Broker-Dealer Business Continuity Plans and the COVID-19 Crisis: Is Your BCP Adequate?

Broker-dealers should be reviewing their BCPs to confirm that they address the challenges they may face as a result of personnel working remotely in a pandemic situation.

With communities countrywide urging people to self-quarantine if they may have been exposed to the novel coronavirus (COVID-19) and employers being urged to allow employees to work from home, many brokerage firms are implementing their business continuity plans ("BCPs"). FINRA Rule 4370 requires member firms to create and maintain a written BCP that sets forth the firm's procedures relating to an emergency or significant business disruption. Such procedures must: (i) be reasonably designed to enable the firm to meet its existing obligations to customers and (ii) address the firm's existing relationships with other broker-dealers and counterparties. At a minimum, among other things, the BCP must address communications between the firm and its employees, alternate physical location of employees, regulatory reporting, and communications with regulators.

As with other significant disruptive events, the coronavirus outbreak may cause FINRA to reprioritize its BCP examinations in its review of broker-dealer readiness under stress.
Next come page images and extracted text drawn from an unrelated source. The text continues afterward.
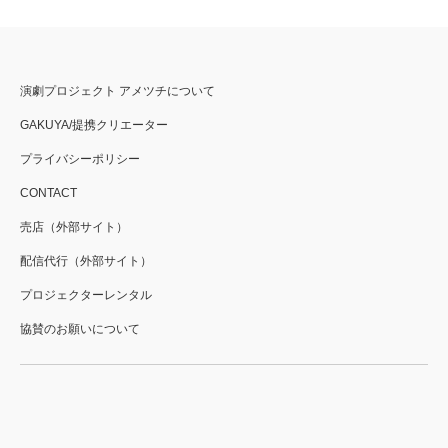
演劇プロジェクト アメツチについて
GAKUYA/提携クリエーター
プライバシーポリシー
CONTACT
売店（外部サイト）
配信代行（外部サイト）
プロジェクターレンタル
協賛のお願いについて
Consequently, broker-dealers should be reviewing their BCPs to confirm that they address the challenges they may face as a result of personnel working remotely in a pandemic situation, including technological readiness and remote supervision for extended out-of-office stints.

Firms may, for example, consider assigning personnel to back up other employees to ensure that particular tasks (including regulatory filings) are accomplished in a timely manner in the event employees become unavailable. Likewise, firms may want to institute training on various requirements for personnel working from home, including the need to ensure that all communications relating to the broker-dealer's business are captured by firm recordkeeping systems and that the privacy and security of firm systems and firm customer information are maintained.
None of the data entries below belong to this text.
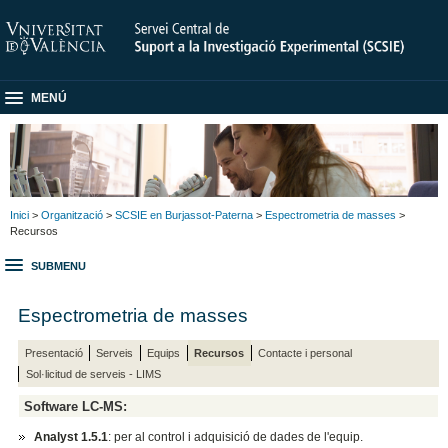
MENÚ
Inici
>
Organització
>
SCSIE en Burjassot-Paterna
>
Espectrometria de masses
>
Recursos
SUBMENU
Espectrometria de masses
Presentació
Serveis
Equips
Recursos
Contacte i personal
Sol·licitud de serveis - LIMS
Software LC-MS:
Analyst 1.5.1
: per al control i adquisició de dades de l'equip.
To the extent a firm discovers that any of its BCP procedures do not work as intended or that its BCP did not include a procedure addressing a particular aspect of its business, the firm should keep a record of those issues and make appropriate changes to its BCP as soon as feasible. This could include upgrading technology or even changing vendors, if necessary, after the crisis has passed. In that way, if subsequent exams show the firm's BCP and its implementation during the crisis was inadequate, the firm will be able to demonstrate that it has learned from its hands-on experience and has proactively addressed any issues.